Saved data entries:
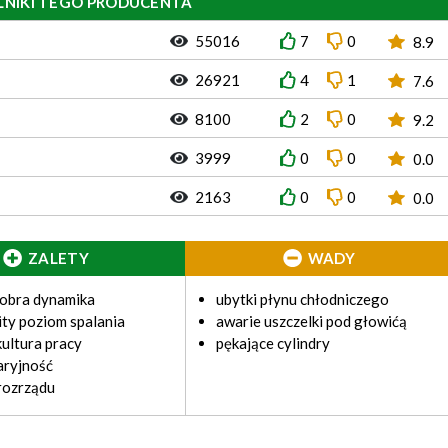
LNIKI TEGO PRODUCENTA
55016
7
0
8.9
26921
4
1
7.6
8100
2
0
9.2
3999
0
0
0.0
2163
0
0
0.0
ZALETY
WADY
dobra dynamika
ubytki płynu chłodniczego
ty poziom spalania
awarie uszczelki pod głowićą
ultura pracy
pękające cylindry
aryjność
rozrządu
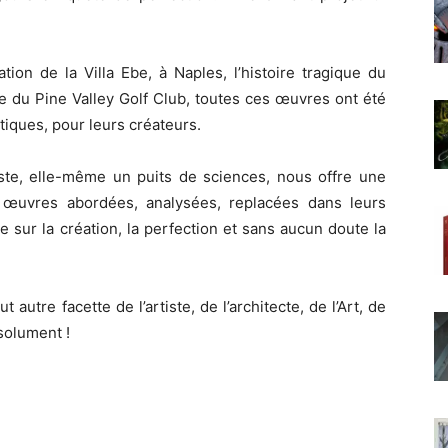
tion de la Villa Ebe, à Naples, l’histoire tragique du
ie du Pine Valley Golf Club, toutes ces œuvres ont été
ques, pour leurs créateurs.
ste, elle-même un puits de sciences, nous offre une
 œuvres abordées, analysées, replacées dans leurs
e sur la création, la perfection et sans aucun doute la
 autre facette de l’artiste, de l’architecte, de l’Art, de
solument !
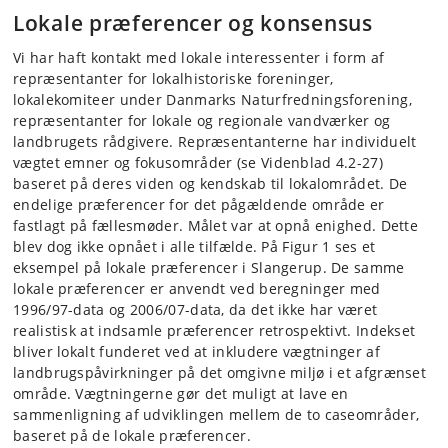
Lokale præferencer og konsensus
Vi har haft kontakt med lokale interessenter i form af
repræsentanter for lokalhistoriske foreninger,
lokalekomiteer under Danmarks Naturfredningsforening,
repræsentanter for lokale og regionale vandværker og
landbrugets rådgivere. Repræsentanterne har individuelt
vægtet emner og fokusområder (se Videnblad 4.2-27)
baseret på deres viden og kendskab til lokalområdet. De
endelige præferencer for det pågældende område er
fastlagt på fællesmøder. Målet var at opnå enighed. Dette
blev dog ikke opnået i alle tilfælde. På Figur 1 ses et
eksempel på lokale præferencer i Slangerup. De samme
lokale præferencer er anvendt ved beregninger med
1996/97-data og 2006/07-data, da det ikke har været
realistisk at indsamle præferencer retrospektivt. Indekset
bliver lokalt funderet ved at inkludere vægtninger af
landbrugspåvirkninger på det omgivne miljø i et afgrænset
område. Vægtningerne gør det muligt at lave en
sammenligning af udviklingen mellem de to caseområder,
baseret på de lokale præferencer.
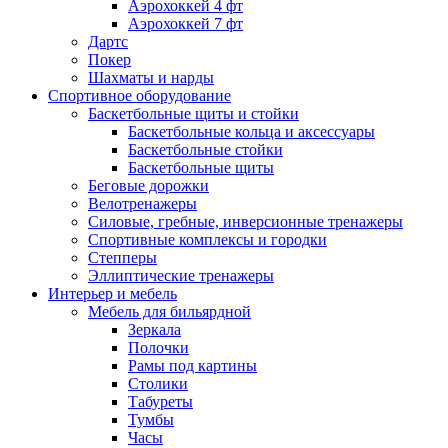
Аэрохоккей 4 фт
Аэрохоккей 7 фт
Дартс
Покер
Шахматы и нарды
Спортивное оборудование
Баскетбольные щиты и стойки
Баскетбольные кольца и аксессуары
Баскетбольные стойки
Баскетбольные щиты
Беговые дорожки
Велотренажеры
Силовые, гребные, инверсионные тренажеры
Спортивные комплексы и городки
Степперы
Эллиптические тренажеры
Интерьер и мебель
Мебель для бильярдной
Зеркала
Полочки
Рамы под картины
Столики
Табуреты
Тумбы
Часы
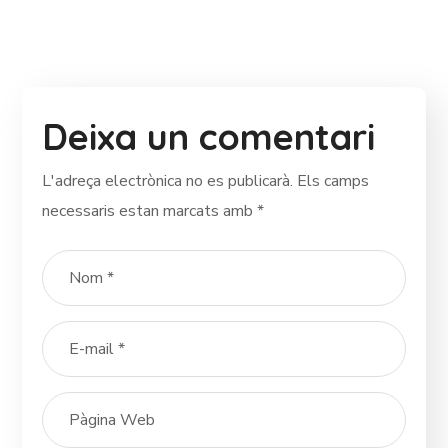
Deixa un comentari
L'adreça electrònica no es publicarà.
Els camps
necessaris estan marcats amb
*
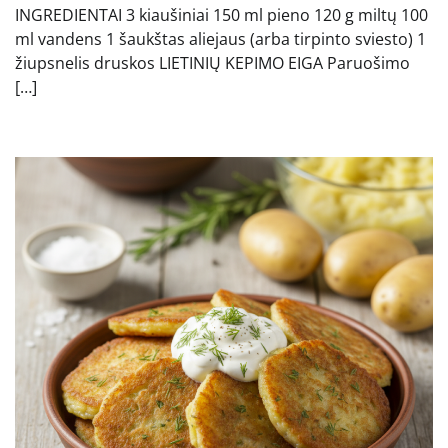
INGREDIENTAI 3 kiaušiniai 150 ml pieno 120 g miltų 100
ml vandens 1 šaukštas aliejaus (arba tirpinto sviesto) 1
žiupsnelis druskos LIETINIŲ KEPIMO EIGA Paruošimo
[…]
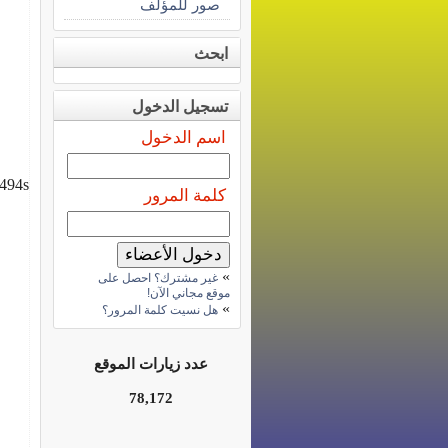
صور للمؤلف
ابحث
تسجيل الدخول
اسم الدخول
494s
كلمة المرور
»
غير مشترك؟ احصل على
موقع مجاني الآن!
»
هل نسيت كلمة المرور؟
عدد زيارات الموقع
78,172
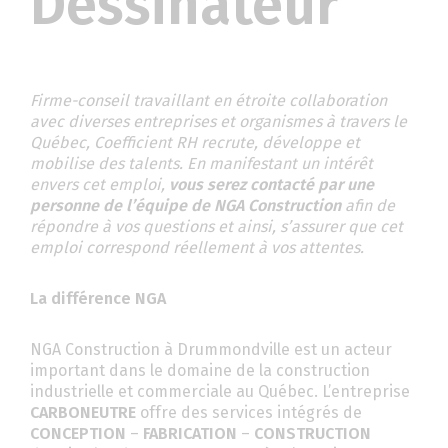
Dessinateur
Firme-conseil travaillant en étroite collaboration
avec diverses entreprises et organismes à travers le
Québec, Coefficient RH recrute, développe et
mobilise des talents. En manifestant un intérêt
envers cet emploi,
vous serez contacté par une
personne de l’équipe de NGA Construction
afin de
répondre à vos questions et ainsi, s’assurer que cet
emploi correspond réellement à vos attentes.
La différence NGA
NGA Construction à Drummondville est un acteur
important dans le domaine de la construction
industrielle et commerciale au Québec. L’entreprise
CARBONEUTRE
offre des services intégrés de
CONCEPTION
–
FABRICATION
–
CONSTRUCTION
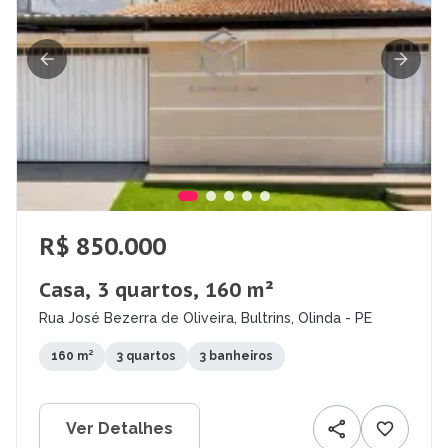
R$ 850.000
Casa, 3 quartos, 160 m²
Rua José Bezerra de Oliveira, Bultrins, Olinda - PE
160 m²
3 quartos
3 banheiros
Ver Detalhes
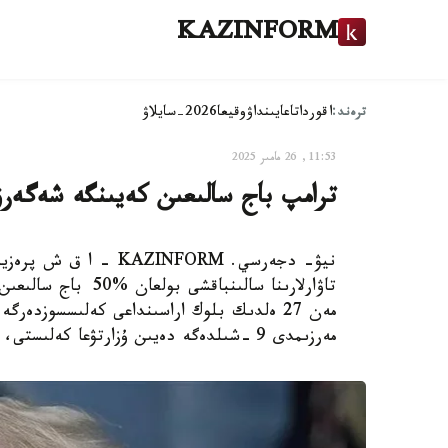
KAZINFORM
ترەند:
اقوردا
تاعايىنداۋ
وقيعا
2026-سايلاۋ
11:53, 26 مامىر 2025
ترامپ باج سالىعىن كەيىنگە شەگەرۋ
نيۋ- دجەرسي. AZINFORM
تاۋارلارىنا سالىنبا
مەن 27 ەلدىك بلوك اراسىنداعى كەلىسسوزدەر
مەرزىمدى 9 -شىلدەگە دەيىن ۇزارتۋعا كەلىستى، دەپ جازدى Reuters.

§ **Work task**
Go through the records above and count the lines with the word "baseret" in them. Answer with the number only.

§ **Response**
2